These, together with the fact that many of the niceties of Python are available in Go (lightweight syntax, first-class functions, iterators and list slicing, etc), make it, in my opinion, a compelling alternative to Python.



> Python is single-OS-thread-only, and PyPy doesn't change that.

Python uses native multi-threads, but the GIL restriction means only one thread can run at a time regardless of number of cores or processors you have.

> If you write a lot of tests for your Python app, you might not have variable typos or function argument type mismatches, but in Go the compiler catches these things.

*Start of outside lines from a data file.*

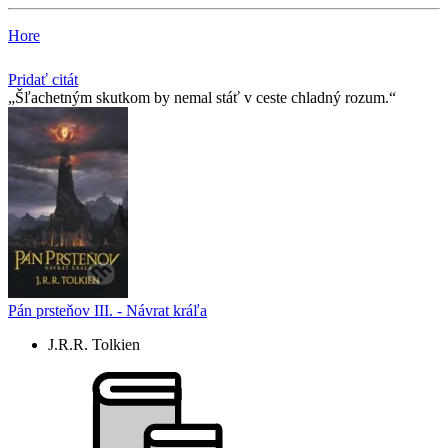
Hore
Pridať citát
Šľachetným skutkom by nemal stáť v ceste chladný rozum.
Pán prsteňov III. - Návrat kráľa
J.R.R. Tolkien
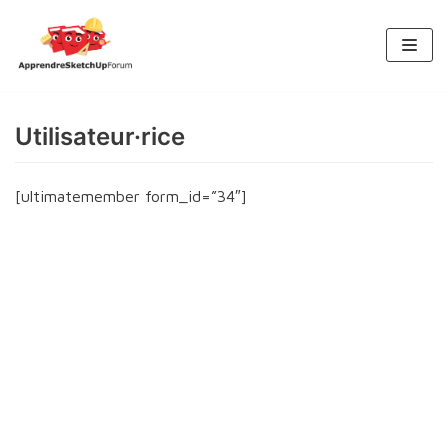
Aller
au
contenu
Utilisateur·rice
[ultimatemember form_id=”34″]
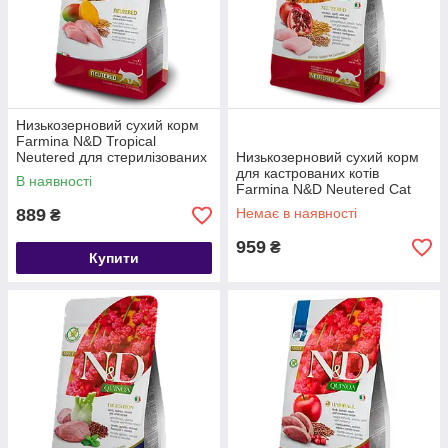
Низькозерновий сухий корм
Farmina N&D Tropical
Neutered для стерилізованих
Низькозерновий сухий корм
котів з куркою і фруктами, 1.5
для кастрованих котів
В наявності
кг
Farmina N&D Neutered Cat
Chicken&Pomegranate Adult
889
Немає в наявності
₴
курка та гранат, 1.5 кг
959
₴
Купити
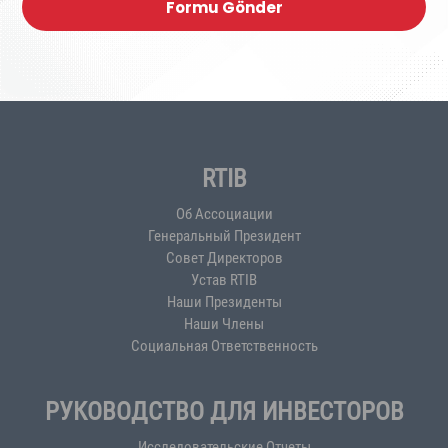
Formu Gönder
RTIB
Об Ассоциации
Генеральный Президент
Совет Директоров
Устав RTIB
Наши Президенты
Наши Члены
Социальная Ответственность
РУКОВОДСТВО ДЛЯ ИНВЕСТОРОВ
Исследовательские Отчеты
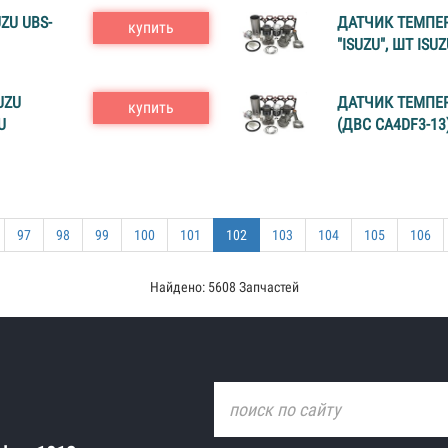
ZU UBS-
ДАТЧИК ТЕМПЕР
купить
"ISUZU", ШТ ISUZ
UZU
ДАТЧИК ТЕМПЕР
купить
U
(ДВС CA4DF3-13)
97
98
99
100
101
102
103
104
105
106
Найдено: 5608 Запчастей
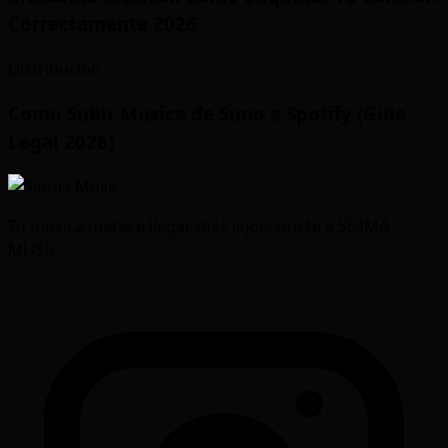
Correctamente 2026
Distribucion
Como Subir Musica de Suno a Spotify (Guia
Legal 2026)
Tu música merece llegar más lejos. Únete a SIGMA
MUSIC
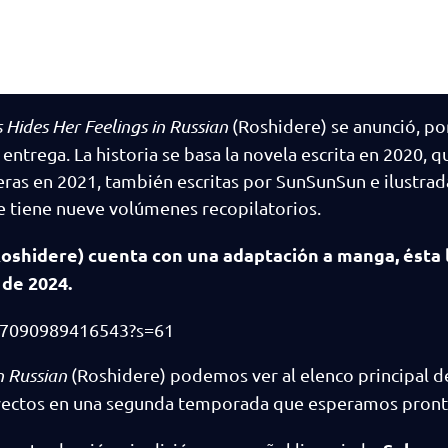
Hides Her Feelings in Russian
(Roshidere) se anunció, p
entrega. La historia se basa la novela escrita en 2020, q
ras en 2021, también escritas por SunSunSun e ilustrad
 tiene nueve volúmenes recopilatorios.
Roshidere) cuenta con una adaptación a manga, ésta 
 de 2024.
757090989416543?s=61
n Russian
(Roshidere) podemos ver al elenco principal de 
rayectos en una segunda temporada que esperamos pron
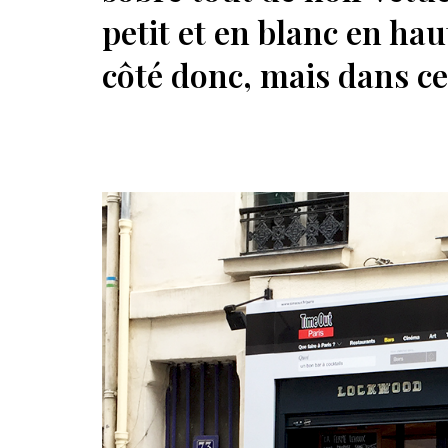
petit et en blanc en hau
côté donc, mais dans c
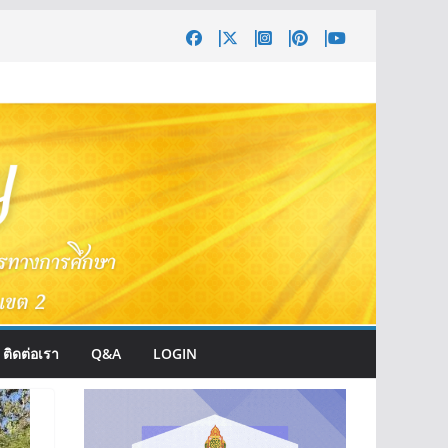
ติดต่อเรา
Q&A
LOGIN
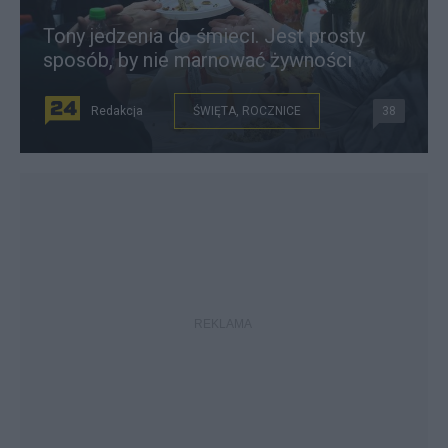
Tony jedzenia do śmieci. Jest prosty
sposób, by nie marnować żywności
Redakcja
ŚWIĘTA, ROCZNICE
38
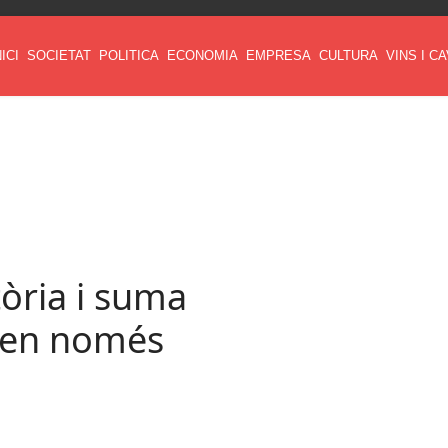
NICI
SOCIETAT
POLITICA
ECONOMIA
EMPRESA
CULTURA
VINS I C
tòria i suma
là en només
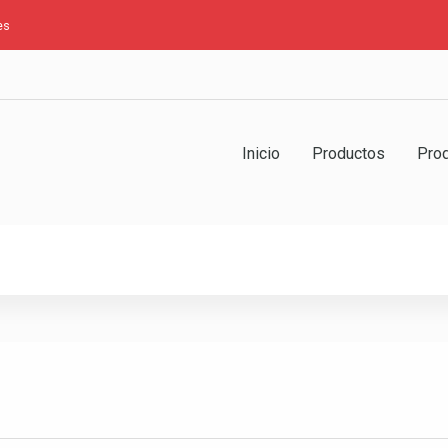
es
Inicio
Productos
Pro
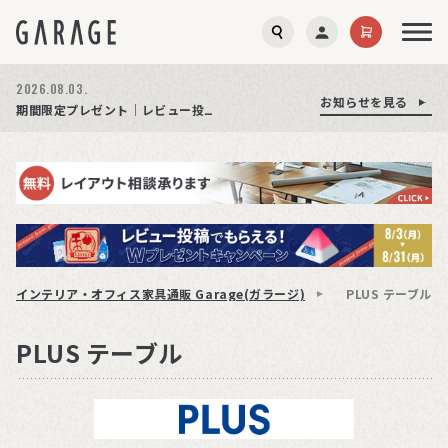
2026.08.03.
お知らせを見る
お知らせを見る
お知らせを見る
商品ページ障害復旧のお知らせ
サイト障害のお知らせ(商品ページが正常に表示されない事象発生)
期間限定プレゼント│レビュー投稿をお待ちしております
インテリア・オフィス家具通販 Garage(ガラージ)
PLUS テーブル
PLUS テーブル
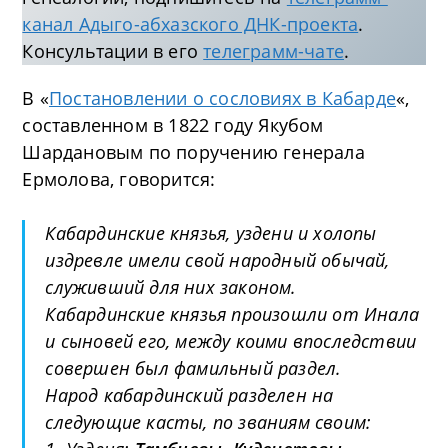
канал Адыго-абхазского ДНК-проекта
.
Консультации в его
телеграмм-чате
.
В «
Постановлении о сословиях в Кабарде
«,
составленном в 1822 году Якубом
Шардановым по поручению генерала
Ермолова, говорится:
Кабардинские князья, уздени и холопы
издревле имели свой народный обычай,
служивший для них за­коном.
Кабардинские князья произошли от Инала
и сыно­вей его, между коими впоследствии
совершен был фа­мильный раздел.
Народ кабардинский разделен на
следующие касты, по званиям своим:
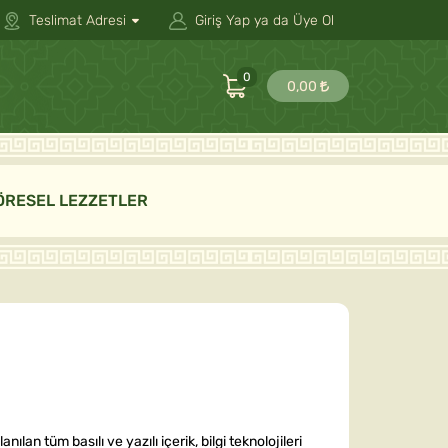
Teslimat Adresi
Giriş Yap ya da Üye Ol
0
0,00
ÖRESEL LEZZETLER
lan tüm basılı ve yazılı içerik, bilgi teknolojileri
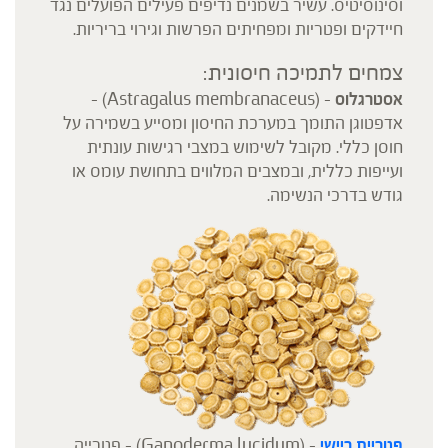
וסינוסיטיס. עשיר בשמנים נדיפים פעילים הפועלים נגד
חיידקים ופטריות ומפחיתים הפרשות וגירוי בריריות.
צמחים לתמיכה חיסונית:
אסטרגלוס
– (Astragalus membranaceus) –
אדפטוגן התומך במערכת החיסון ומסייע בשמירה על
חוסן כללי. מקובל לשימוש במצבי רגישות עונתית
ועייפות כללית, ובמצבים המלווים בתחושת עומס או
גודש בדרכי הנשימה.
פטריית ריישי
– (Ganoderma lucidum) – פטרייה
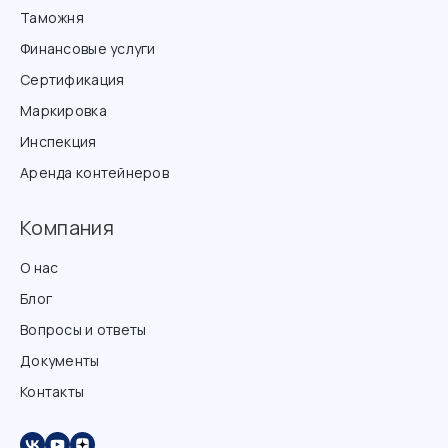
Таможня
Финансовые услуги
Сертификация
Маркировка
Инспекция
Аренда контейнеров
Компания
О нас
Блог
Вопросы и ответы
Документы
Контакты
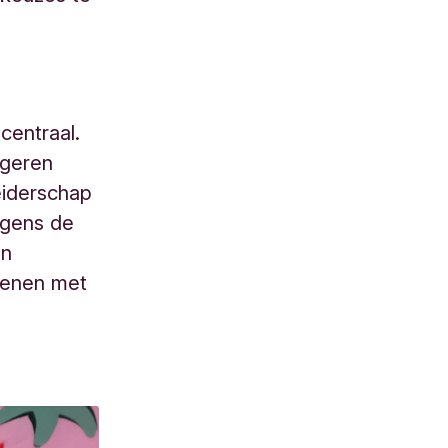
centraal.
ngeren
leiderschap
olgens de
an
fenen met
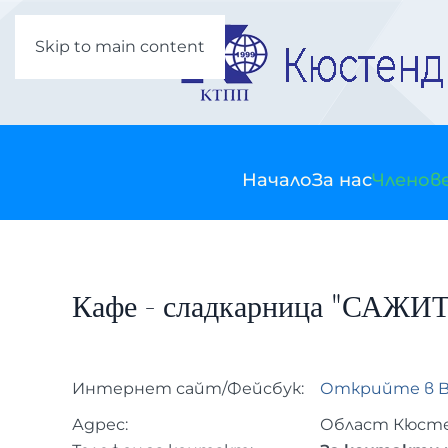
Skip to main content
Начало
За нас
Членов
Кафе - сладкарница "САЖ
Интернет сайт/Фейсбук:
Открийте в B
Адрес:
Област Кюстен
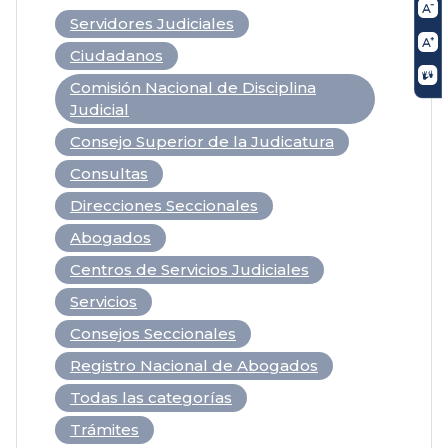
Servidores Judiciales
Ciudadanos
Comisión Nacional de Disciplina
Judicial
Consejo Superior de la Judicatura
Consultas
Direcciones Seccionales
Abogados
Centros de Servicios Judiciales
Servicios
Consejos Seccionales
Registro Nacional de Abogados
Todas las categorías
Trámites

Use pylint and/or syntastic(for vim).

> Go is compiled to machine code. This means that, barring a miracle in JIT/VM research, Go will probably always be faster than PyPy for most tasks.

Go is slower than Java.

http://shootout.alioth.debian.org/u32/benchmark.php?test=all...

They removed lua-jit from the benchmarks. lua-jit will smoke go in most scenarios. Here is a comparison between lua-jit and lua.

http://luajit.org/performance_x86.html

Native code doesn't mean "always faster than JIT/VM". A good JIT can do optimizations which a static compiler can't. For a long running process with hotspots(same code hit multiple times), a JIT can be as good as(or better) than native code.


For some reason, masklinn's comment is dead. Posting it here:

<quote>

> Python uses native multi-threads, but the GIL restriction means only one thread can run >> Can run Python code, if you're multithreading for e.g. IO the IO code will generally release the GIL.

</quote>

Yes, native code can release the GIL and run in parallel. As far as it's pure python, only one thread runs at a time. The options are multiprocessing, gevent style concurrency(which I prefer to node's) and native extensions. It isn't as bleak as people make it out to be.


> For some reason, masklinn's comment is dead. Posting it here:

Sorry, that's probably because I got error messages while posting ending up with 2 or 3 comments, and I removed the extraneous ones. You probably tried to reply to one of those I deleted.


> Python is single-OS-thread-only, and PyPy doesn't change that.

Neither statement is really the whole truth, and Python does have some nice ways to do coroutines and futures now, but I see how Go is better here (those 2 features do need to be in the core of the language) and with your other points, thanks.


>- Go is compiled to machine code. This means that, barring a miracle in JIT/VM research, Go will probably always be faster than PyPy for most tasks.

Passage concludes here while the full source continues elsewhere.